* Material to process *
□ □ □
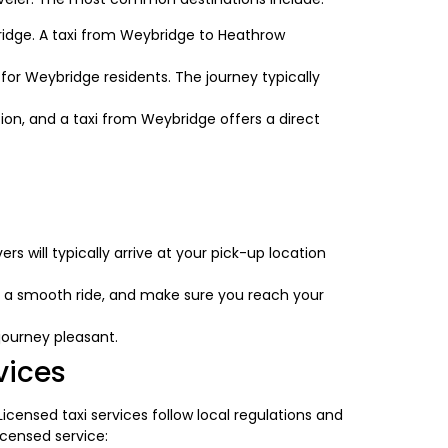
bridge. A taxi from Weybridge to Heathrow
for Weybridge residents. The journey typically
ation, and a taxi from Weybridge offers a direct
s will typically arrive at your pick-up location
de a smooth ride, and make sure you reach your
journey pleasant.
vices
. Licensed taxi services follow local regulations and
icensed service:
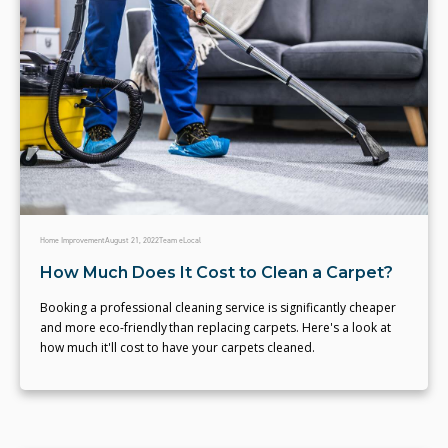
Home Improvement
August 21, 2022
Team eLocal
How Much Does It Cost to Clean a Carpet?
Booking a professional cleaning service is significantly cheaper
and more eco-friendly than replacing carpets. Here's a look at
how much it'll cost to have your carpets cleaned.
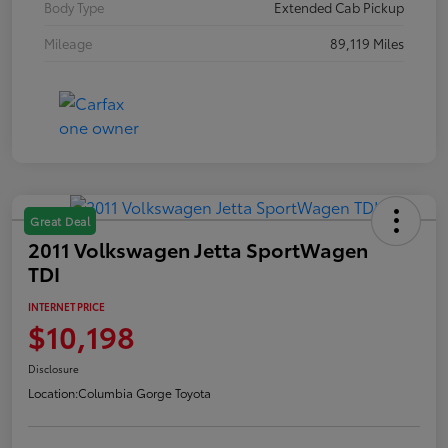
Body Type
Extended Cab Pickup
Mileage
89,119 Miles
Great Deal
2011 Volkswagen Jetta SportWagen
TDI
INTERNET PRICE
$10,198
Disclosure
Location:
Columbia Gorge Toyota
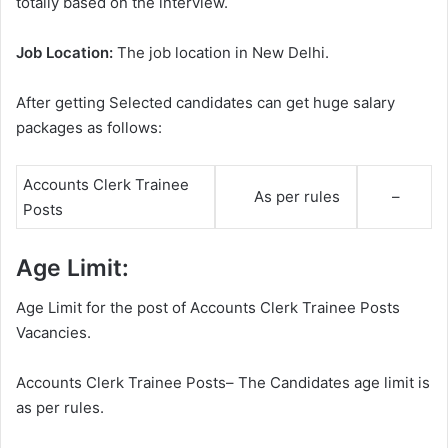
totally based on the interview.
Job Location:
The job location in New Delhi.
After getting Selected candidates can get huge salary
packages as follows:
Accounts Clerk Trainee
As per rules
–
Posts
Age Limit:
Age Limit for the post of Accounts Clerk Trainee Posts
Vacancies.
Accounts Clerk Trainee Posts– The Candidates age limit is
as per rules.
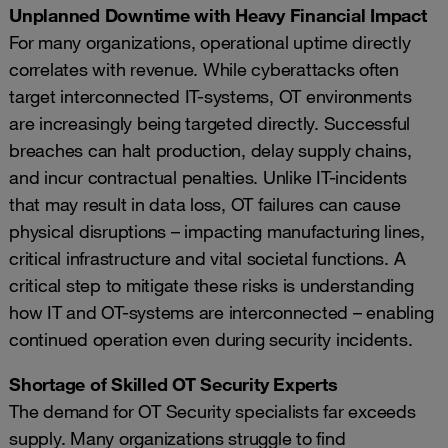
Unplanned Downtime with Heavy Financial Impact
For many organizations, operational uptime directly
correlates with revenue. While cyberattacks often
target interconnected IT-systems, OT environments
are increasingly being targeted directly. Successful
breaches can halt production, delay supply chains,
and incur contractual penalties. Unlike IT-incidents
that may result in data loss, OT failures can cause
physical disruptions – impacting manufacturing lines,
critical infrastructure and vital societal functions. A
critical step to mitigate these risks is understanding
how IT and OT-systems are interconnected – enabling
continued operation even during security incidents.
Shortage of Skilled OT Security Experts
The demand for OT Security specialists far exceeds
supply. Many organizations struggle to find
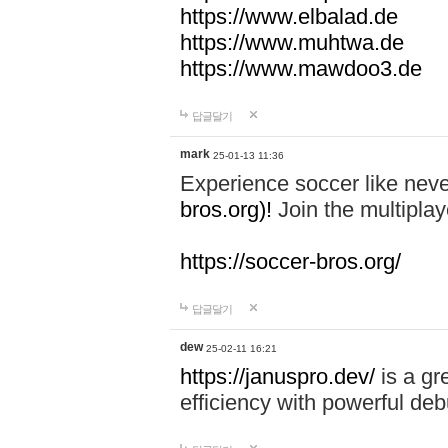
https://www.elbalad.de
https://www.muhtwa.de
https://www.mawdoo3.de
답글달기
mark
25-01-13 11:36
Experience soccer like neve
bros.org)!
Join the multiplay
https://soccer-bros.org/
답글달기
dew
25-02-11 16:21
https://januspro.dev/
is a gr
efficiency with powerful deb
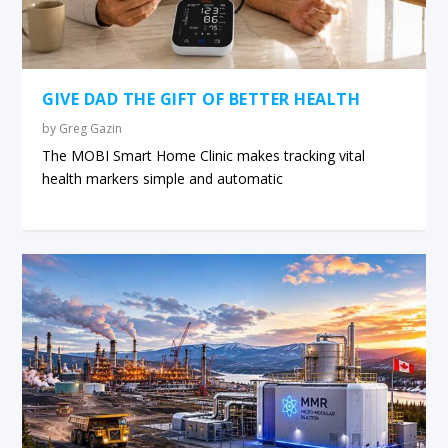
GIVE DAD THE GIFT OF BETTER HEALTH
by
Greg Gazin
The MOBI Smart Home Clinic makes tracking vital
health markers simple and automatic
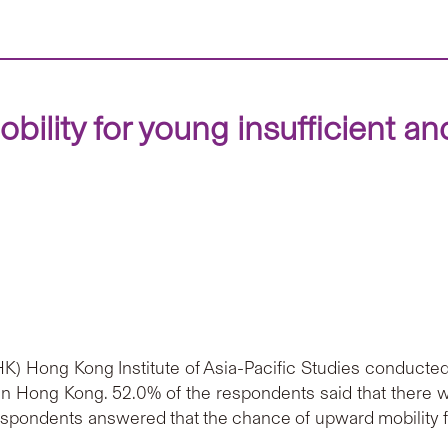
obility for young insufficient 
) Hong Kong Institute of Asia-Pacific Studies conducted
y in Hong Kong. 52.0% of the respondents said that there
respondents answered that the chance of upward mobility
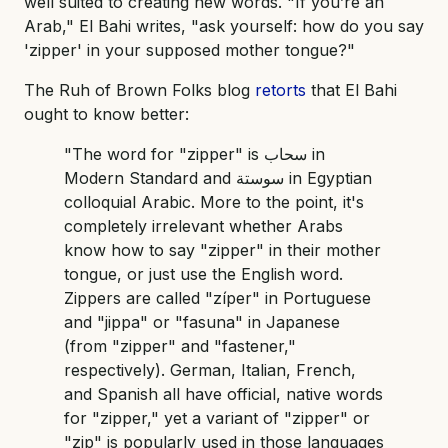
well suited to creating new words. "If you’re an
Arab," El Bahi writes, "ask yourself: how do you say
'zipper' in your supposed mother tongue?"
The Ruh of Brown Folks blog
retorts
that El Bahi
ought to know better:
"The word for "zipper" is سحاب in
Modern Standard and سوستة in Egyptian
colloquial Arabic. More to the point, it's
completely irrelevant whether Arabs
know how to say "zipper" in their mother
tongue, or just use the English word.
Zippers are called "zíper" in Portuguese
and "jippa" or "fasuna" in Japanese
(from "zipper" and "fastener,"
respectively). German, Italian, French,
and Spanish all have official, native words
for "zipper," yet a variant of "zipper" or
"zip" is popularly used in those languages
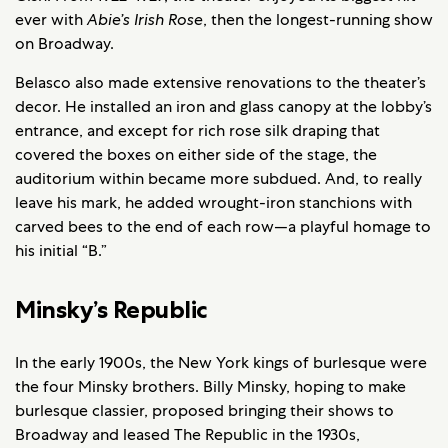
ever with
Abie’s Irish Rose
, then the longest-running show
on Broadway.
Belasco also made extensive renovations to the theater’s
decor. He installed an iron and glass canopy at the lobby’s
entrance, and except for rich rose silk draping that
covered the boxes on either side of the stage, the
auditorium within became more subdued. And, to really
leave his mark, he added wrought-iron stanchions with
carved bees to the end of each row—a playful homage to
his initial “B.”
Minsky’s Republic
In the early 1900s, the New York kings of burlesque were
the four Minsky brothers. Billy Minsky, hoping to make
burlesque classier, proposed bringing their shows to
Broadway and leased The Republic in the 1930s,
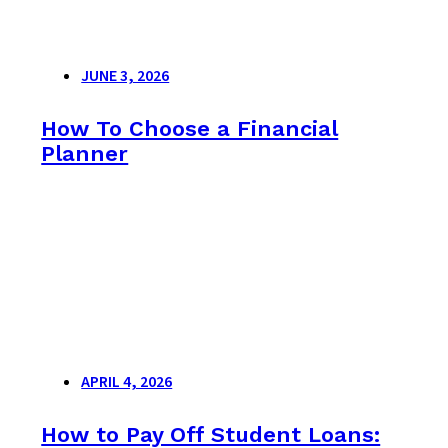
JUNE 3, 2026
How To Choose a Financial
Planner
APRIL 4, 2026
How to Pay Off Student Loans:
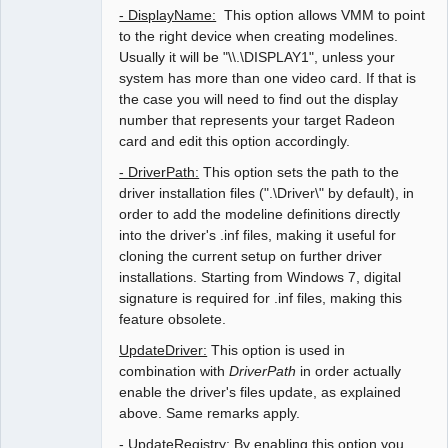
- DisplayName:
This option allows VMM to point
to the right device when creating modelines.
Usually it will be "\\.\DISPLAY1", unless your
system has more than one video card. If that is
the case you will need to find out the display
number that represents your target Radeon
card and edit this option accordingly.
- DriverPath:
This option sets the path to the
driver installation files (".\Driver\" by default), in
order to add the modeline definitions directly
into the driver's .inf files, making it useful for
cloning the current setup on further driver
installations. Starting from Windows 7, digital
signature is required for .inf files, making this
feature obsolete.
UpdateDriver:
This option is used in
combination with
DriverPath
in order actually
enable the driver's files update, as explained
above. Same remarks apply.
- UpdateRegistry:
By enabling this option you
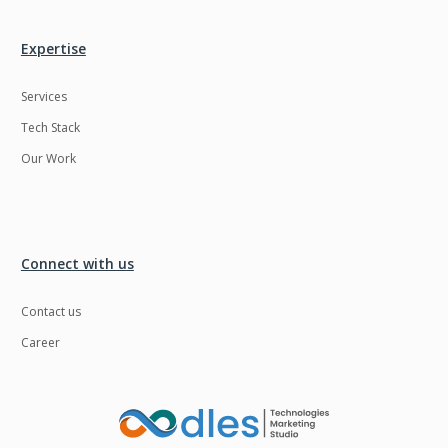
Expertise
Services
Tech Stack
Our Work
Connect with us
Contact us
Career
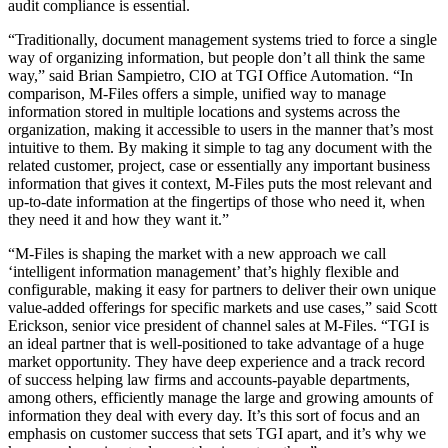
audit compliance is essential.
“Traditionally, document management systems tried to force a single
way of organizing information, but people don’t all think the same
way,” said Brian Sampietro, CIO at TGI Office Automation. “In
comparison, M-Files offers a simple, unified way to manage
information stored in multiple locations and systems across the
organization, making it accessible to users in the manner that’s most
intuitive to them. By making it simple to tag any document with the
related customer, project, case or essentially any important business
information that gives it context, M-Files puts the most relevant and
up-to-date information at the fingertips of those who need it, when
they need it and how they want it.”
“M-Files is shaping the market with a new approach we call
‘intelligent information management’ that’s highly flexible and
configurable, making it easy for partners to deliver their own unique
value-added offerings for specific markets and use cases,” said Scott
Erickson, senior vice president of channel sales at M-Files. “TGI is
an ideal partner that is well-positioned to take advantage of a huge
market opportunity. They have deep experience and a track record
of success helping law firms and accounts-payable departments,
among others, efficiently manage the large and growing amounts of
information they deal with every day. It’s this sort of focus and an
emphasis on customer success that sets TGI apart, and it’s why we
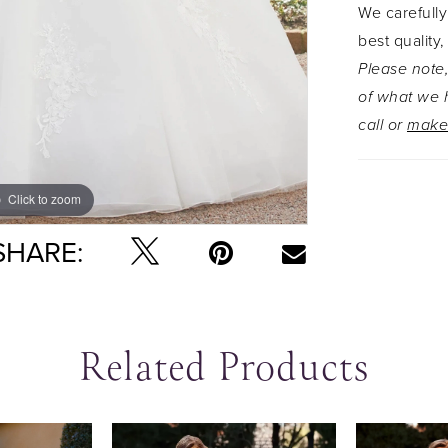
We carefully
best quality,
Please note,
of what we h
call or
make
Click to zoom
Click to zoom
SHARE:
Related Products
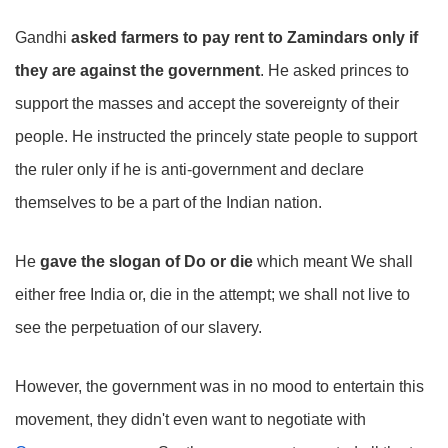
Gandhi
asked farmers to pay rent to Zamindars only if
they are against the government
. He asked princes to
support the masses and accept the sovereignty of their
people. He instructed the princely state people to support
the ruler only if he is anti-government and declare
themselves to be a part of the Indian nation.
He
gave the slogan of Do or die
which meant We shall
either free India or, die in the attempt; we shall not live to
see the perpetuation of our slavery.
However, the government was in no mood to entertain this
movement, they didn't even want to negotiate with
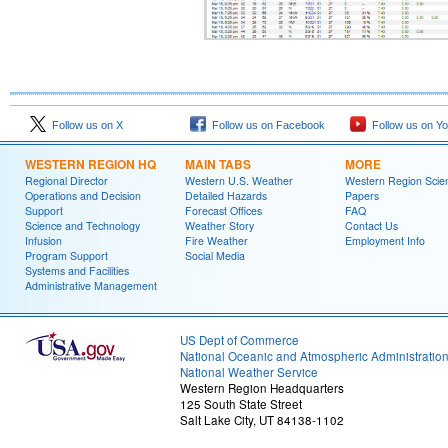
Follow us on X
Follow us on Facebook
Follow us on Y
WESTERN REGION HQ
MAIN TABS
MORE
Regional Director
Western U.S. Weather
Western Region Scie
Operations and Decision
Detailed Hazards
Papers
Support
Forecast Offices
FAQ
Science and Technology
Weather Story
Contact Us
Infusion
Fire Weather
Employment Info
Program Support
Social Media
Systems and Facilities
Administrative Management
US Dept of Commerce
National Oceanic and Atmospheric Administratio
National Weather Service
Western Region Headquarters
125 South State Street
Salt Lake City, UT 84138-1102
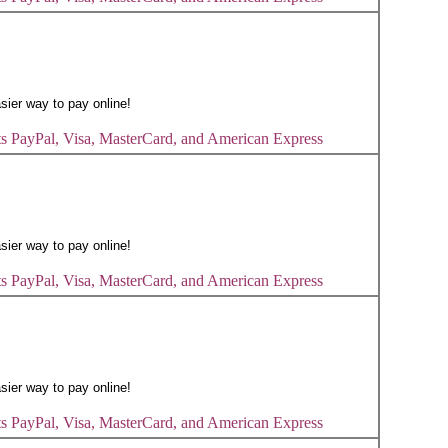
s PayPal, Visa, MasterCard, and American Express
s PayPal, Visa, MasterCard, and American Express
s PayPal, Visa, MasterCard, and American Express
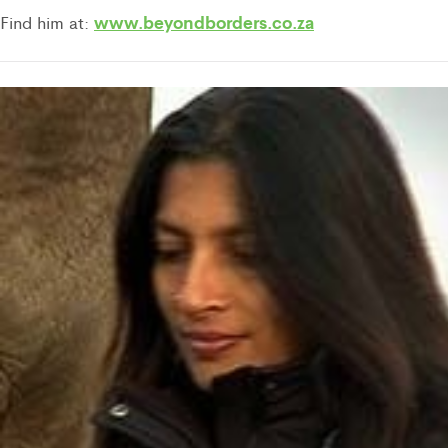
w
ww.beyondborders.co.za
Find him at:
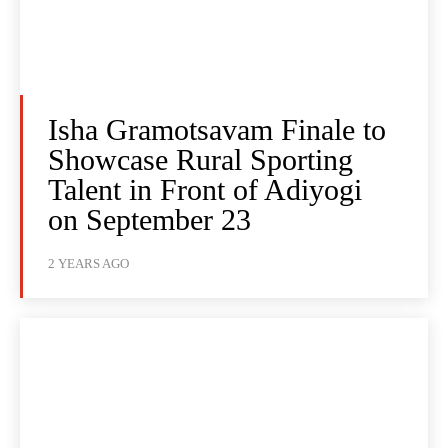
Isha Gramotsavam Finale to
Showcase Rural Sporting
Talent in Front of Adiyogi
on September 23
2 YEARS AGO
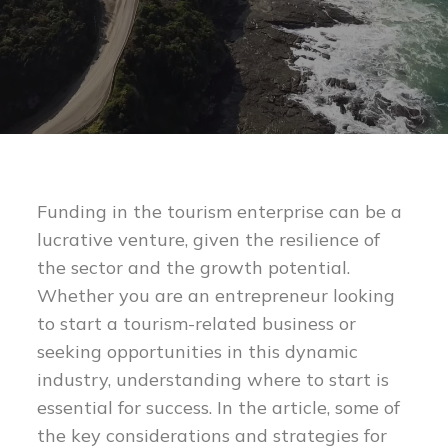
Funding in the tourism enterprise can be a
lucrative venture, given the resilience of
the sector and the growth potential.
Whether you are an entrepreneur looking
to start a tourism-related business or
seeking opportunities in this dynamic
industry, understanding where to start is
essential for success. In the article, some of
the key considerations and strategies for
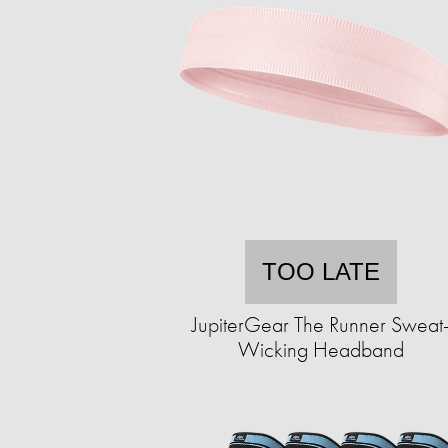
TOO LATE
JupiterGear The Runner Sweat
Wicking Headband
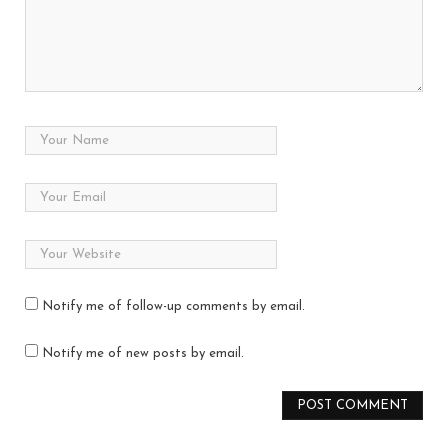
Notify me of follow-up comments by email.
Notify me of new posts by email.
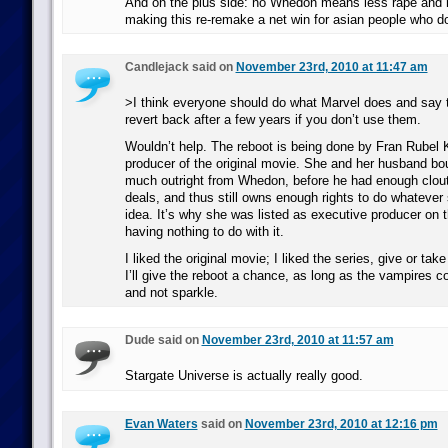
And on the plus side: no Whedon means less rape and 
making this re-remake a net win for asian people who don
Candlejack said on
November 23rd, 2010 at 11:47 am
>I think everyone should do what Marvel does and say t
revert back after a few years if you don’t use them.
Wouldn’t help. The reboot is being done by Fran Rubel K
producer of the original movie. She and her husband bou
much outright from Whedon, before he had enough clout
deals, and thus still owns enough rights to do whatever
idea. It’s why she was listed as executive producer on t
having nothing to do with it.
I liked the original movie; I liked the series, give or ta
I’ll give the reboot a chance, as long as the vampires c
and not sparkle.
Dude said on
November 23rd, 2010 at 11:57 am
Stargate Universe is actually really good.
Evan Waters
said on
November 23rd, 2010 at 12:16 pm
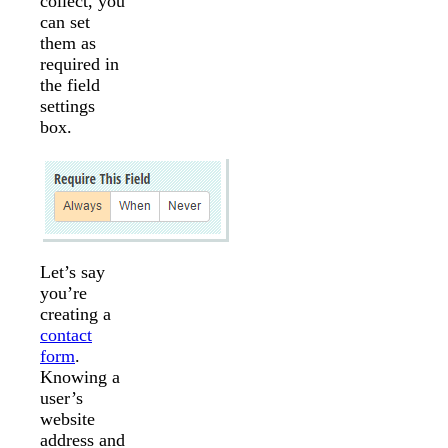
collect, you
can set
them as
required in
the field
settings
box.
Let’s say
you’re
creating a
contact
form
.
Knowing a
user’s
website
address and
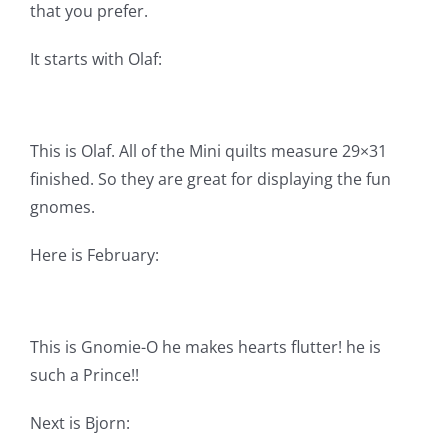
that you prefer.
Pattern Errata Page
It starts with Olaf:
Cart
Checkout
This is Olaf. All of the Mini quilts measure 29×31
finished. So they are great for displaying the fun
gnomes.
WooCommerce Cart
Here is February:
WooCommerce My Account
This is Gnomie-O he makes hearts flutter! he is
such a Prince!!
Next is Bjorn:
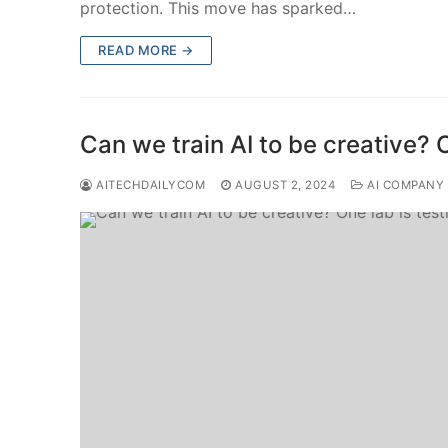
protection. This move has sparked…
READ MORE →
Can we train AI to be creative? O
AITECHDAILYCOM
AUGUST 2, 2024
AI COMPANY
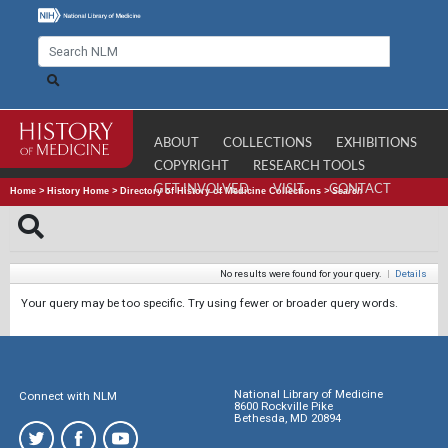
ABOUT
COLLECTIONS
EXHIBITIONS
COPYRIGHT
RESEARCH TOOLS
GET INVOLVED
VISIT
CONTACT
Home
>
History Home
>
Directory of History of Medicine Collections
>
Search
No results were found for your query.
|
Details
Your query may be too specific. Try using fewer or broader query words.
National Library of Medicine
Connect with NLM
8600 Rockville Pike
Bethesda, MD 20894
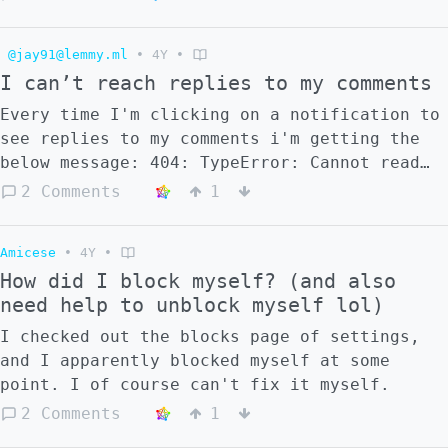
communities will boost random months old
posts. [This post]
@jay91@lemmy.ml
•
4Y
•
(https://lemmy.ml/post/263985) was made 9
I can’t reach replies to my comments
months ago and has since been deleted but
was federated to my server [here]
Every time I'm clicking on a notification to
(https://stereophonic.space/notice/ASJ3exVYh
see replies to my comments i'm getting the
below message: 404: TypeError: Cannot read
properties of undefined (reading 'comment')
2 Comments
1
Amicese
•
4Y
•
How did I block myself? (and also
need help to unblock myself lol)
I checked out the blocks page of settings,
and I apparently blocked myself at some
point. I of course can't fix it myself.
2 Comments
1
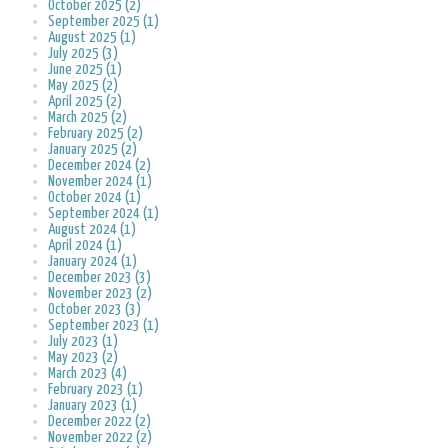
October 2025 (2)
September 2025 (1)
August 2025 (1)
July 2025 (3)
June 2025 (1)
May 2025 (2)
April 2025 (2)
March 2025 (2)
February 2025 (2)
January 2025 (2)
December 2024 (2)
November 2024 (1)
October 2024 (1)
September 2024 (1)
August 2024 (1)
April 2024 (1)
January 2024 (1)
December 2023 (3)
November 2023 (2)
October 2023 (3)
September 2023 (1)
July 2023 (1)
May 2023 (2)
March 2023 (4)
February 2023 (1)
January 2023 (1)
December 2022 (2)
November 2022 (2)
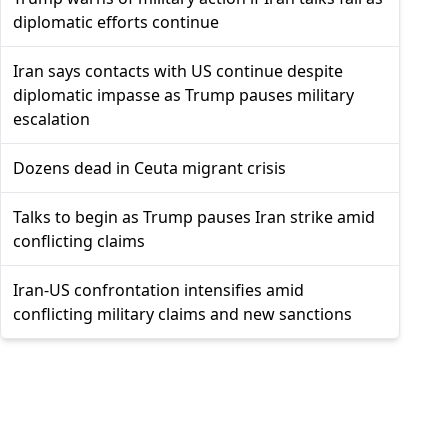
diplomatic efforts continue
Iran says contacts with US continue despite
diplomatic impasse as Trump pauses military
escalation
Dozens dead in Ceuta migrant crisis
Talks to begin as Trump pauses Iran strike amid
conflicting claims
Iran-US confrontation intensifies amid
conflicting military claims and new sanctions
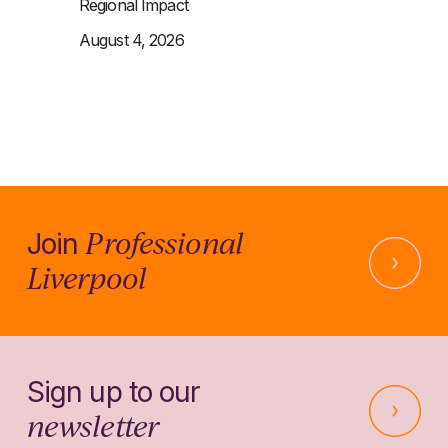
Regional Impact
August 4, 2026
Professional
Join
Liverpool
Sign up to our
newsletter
□ □ □
* Problem details *
Write back word for word every line in the entries above from the one with "de a smooth" to the one with "INTERNET PRICE", ends included, and none of the pictures.

* Task solution *
de a smooth ride, and make sure you reach your
journey pleasant.
vices
. Licensed taxi services follow local regulations and
icensed service:
Home Improvement
August 21, 2022
Team eLocal
How Much Does It Cost to Clean a Carpet?
Booking a professional cleaning service is significantly cheaper
and more eco-friendly than replacing carpets. Here's a look at
how much it'll cost to have your carpets cleaned.
Body Type
Extended Cab Pickup
Mileage
89,119 Miles
Great Deal
2011 Volkswagen Jetta SportWagen
TDI
INTERNET PRICE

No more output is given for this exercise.